# My Smoker plans.  See any issues?



## smokinnoob (Jan 3, 2012)

this is my plans for my grill with attached smoke house.  All will be propane powered.  The whole thing is designed around my current gas grill.  The smoke chamber is 6 ft tall and 20 in x 20 in square internal dimensions.  I figure with the amount of smoking I do now and will do that this is plenty of space.  Any thoughts on BTU's necessary for the smoke burner.  Venting is located on the sides one 
	

		
			
		

		
	








low left side and one high right side.


----------



## daveomak (Jan 3, 2012)

Smokinnoob, evening..... Is the smoker made from brick ????  If so, there is the problem of thermal mass.... It creates 3 problems.... First, the time it takes to heat the brick to an operating temp desired....  Second, the time it takes to ramp up the temp to complete the smoke at the desired final temp.... Third, using brick and it being cold, moisture will collect in the form of condensation which will come from combustion.... especially when using propane... Propane produces approximately 1# of water for each pound of propane burned (if memory serves me correctly)...
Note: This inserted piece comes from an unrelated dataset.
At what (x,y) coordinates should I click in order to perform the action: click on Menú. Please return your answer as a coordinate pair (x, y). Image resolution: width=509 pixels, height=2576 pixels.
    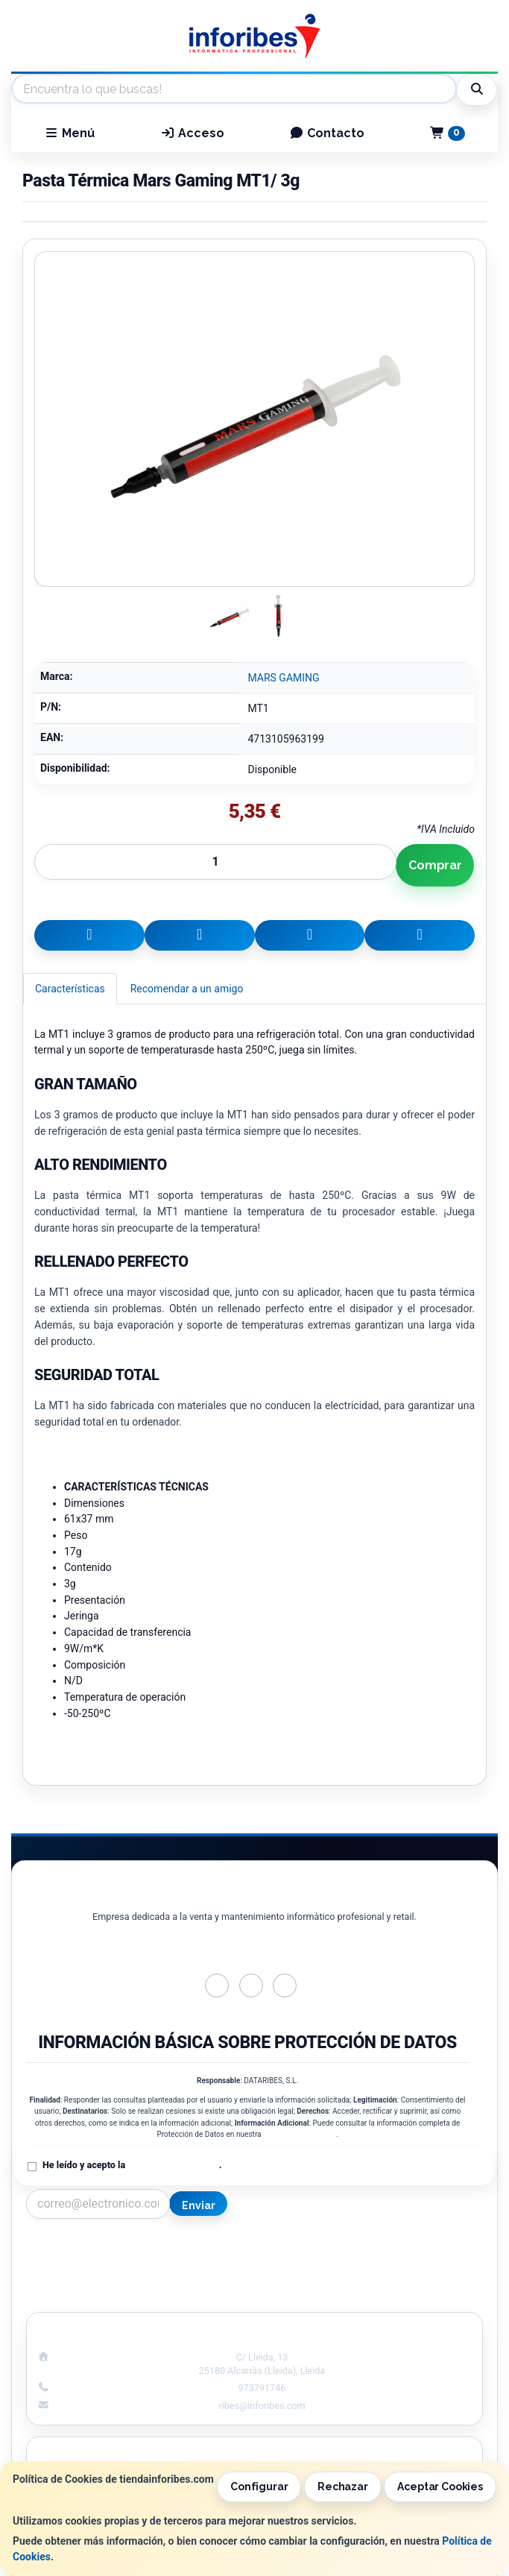
    Looking at the image, I should click on (69, 133).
I built a smoker from construction block. 4x4x10' with a poured in place roof and insulated wooden door... It took 24 hours to preheat using wood.... what a mistake... well it was not really a mistake  because I learned from it.....   Dave  (Just my 2 cents)


----------



## smokinnoob (Jan 3, 2012)

Wow.  I never read anything about those issues from any of the research I did.  I looked at several brick builds and talked with a few masons about the project and no one ever said anything.  Looks like I may have to expand my research a little and start with those questions. 

Thanks Dave.


----------



## sprky (Jan 3, 2012)

Dave is 100% correct I also speak from experience. The smoker I built that was fire brick lined was a huge PIA to get preheated.  I had to fire it up a couple hours ahead. but once it was heated it held temp good. I could run out of gas and temp would hold till I got back with a new bottle. There were times I'd shut the burners off and let the retained heat finish the smoke.


----------



## SmokinAl (Jan 4, 2012)

The plans look awesome. I hope you get the details worked out. I'd sure love to have that in my backyard!


----------